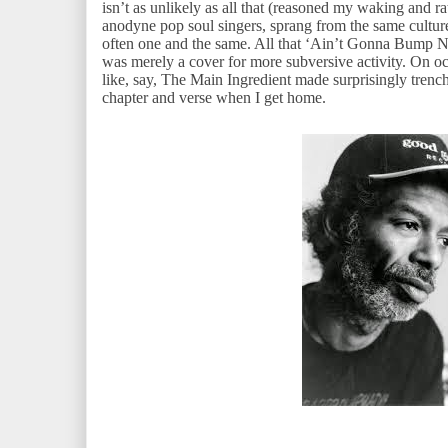
isn’t as unlikely as all that (reasoned my waking and rat
anodyne pop soul singers, sprang from the same cultur
often one and the same. All that ‘Ain’t Gonna Bump
was merely a cover for more subversive activity. On occ
like, say, The Main Ingredient made surprisingly trench
chapter and verse when I get home.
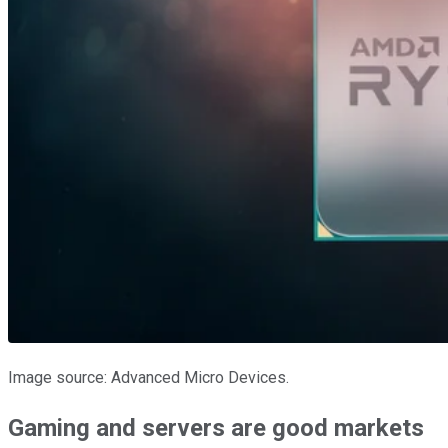
Image source: Advanced Micro Devices.
Gaming and servers are good markets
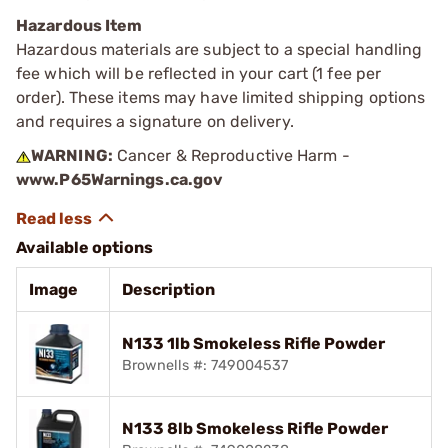
Hazardous Item
Hazardous materials are subject to a special handling
fee which will be reflected in your cart (1 fee per
order). These items may have limited shipping options
and requires a signature on delivery.
WARNING:
Cancer & Reproductive Harm -
www.P65Warnings.ca.gov
Available options
Image
Description
N133 1lb Smokeless Rifle Powder
Brownells #: 749004537
N133 8lb Smokeless Rifle Powder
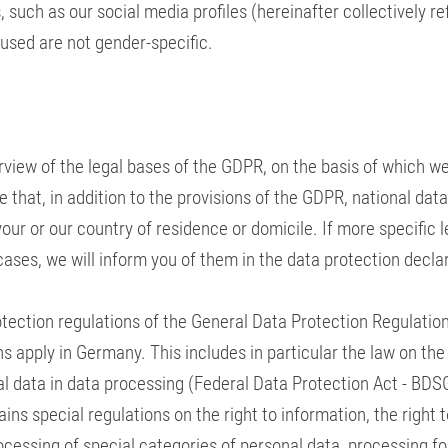
 such as our social media profiles (hereinafter collectively re
 used are not gender-specific.
erview of the legal bases of the GDPR, on the basis of which w
 that, in addition to the provisions of the GDPR, national dat
our or our country of residence or domicile. If more specific 
 cases, we will inform you of them in the data protection decla
otection regulations of the General Data Protection Regulation
s apply in Germany. This includes in particular the law on the
l data in data processing (Federal Data Protection Act - BDSG
ins special regulations on the right to information, the right 
rocessing of special categories of personal data, processing fo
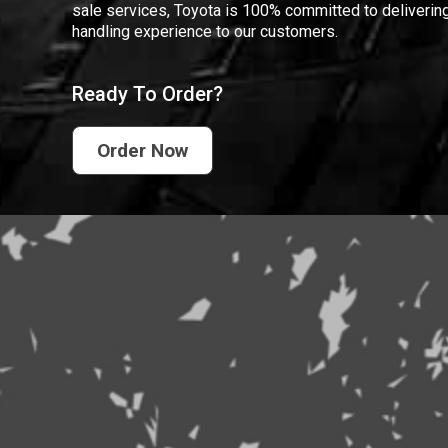
sale services, Toyota is 100% committed to delivering
handling experience to our customers.
Ready To Order?
Order Now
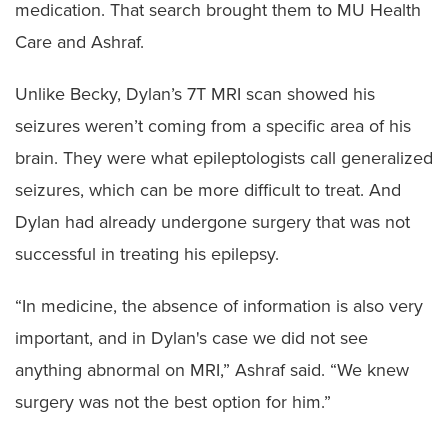
medication. That search brought them to MU Health
Care and Ashraf.
Unlike Becky, Dylan’s 7T MRI scan showed his
seizures weren’t coming from a specific area of his
brain. They were what epileptologists call generalized
seizures, which can be more difficult to treat. And
Dylan had already undergone surgery that was not
successful in treating his epilepsy.
“In medicine, the absence of information is also very
important, and in Dylan's case we did not see
anything abnormal on MRI,” Ashraf said. “We knew
surgery was not the best option for him.”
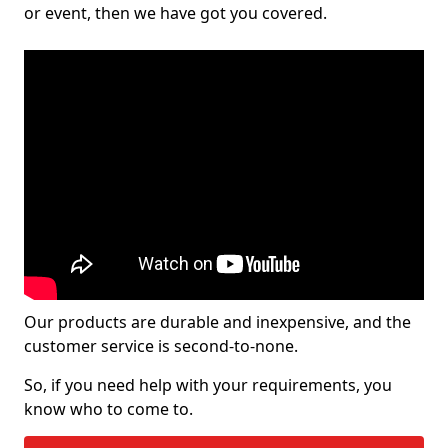
or event, then we have got you covered.
Our products are durable and inexpensive, and the
customer service is second-to-none.
So, if you need help with your requirements, you
know who to come to.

Work instructions> Extract, word for word, each line from the top of the data down to and including the line with "erview of the"; skip the pictures.

Your solution>
isn’t as unlikely as all that (reasoned my waking and rat
anodyne pop soul singers, sprang from the same cultur
often one and the same. All that ‘Ain’t Gonna Bump
was merely a cover for more subversive activity. On occ
like, say, The Main Ingredient made surprisingly trench
chapter and verse when I get home.
Image source: Advanced Micro Devices.
Gaming and servers are good markets
Hazardous Item
Hazardous materials are subject to a special handling
fee which will be reflected in your cart (1 fee per
order). These items may have limited shipping options
and requires a signature on delivery.
WARNING:
Cancer & Reproductive Harm -
www.P65Warnings.ca.gov
Available options
Image
Description
N133 1lb Smokeless Rifle Powder
Brownells #: 749004537
N133 8lb Smokeless Rifle Powder
 such as our social media profiles (hereinafter collectively re
 used are not gender-specific.
erview of the legal bases of the GDPR, on the basis of which w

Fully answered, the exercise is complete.